▶ **WORK INSTRUCTIONS**: Find the lines holding the string "Tips" in the data, then copy all of them.

Start of RECORDS FOR THIS TASK

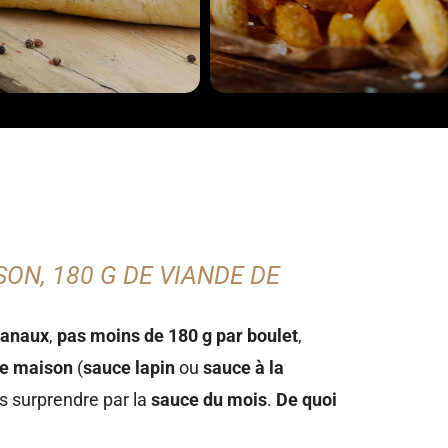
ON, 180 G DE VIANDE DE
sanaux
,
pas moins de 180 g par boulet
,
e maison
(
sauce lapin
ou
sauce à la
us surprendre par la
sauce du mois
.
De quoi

End of RECORDS FOR THIS TASK
Start of RECORDS FOR THIS TASK

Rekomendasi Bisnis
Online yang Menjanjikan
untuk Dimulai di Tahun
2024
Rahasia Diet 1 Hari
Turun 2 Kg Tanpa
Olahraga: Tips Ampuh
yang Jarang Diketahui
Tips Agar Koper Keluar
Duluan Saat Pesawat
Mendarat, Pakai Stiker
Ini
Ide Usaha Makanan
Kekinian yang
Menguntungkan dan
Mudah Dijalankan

End of RECORDS FOR THIS TASK
Start of RECORDS FOR THIS TASK

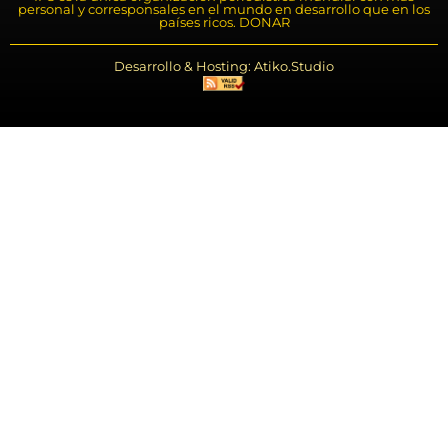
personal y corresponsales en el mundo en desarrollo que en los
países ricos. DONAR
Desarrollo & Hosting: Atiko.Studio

End of RECORDS FOR THIS TASK

▶ **ANSWER FOR THIS EXERCISE**:
Olahraga: Tips Ampuh
Tips Agar Koper Keluar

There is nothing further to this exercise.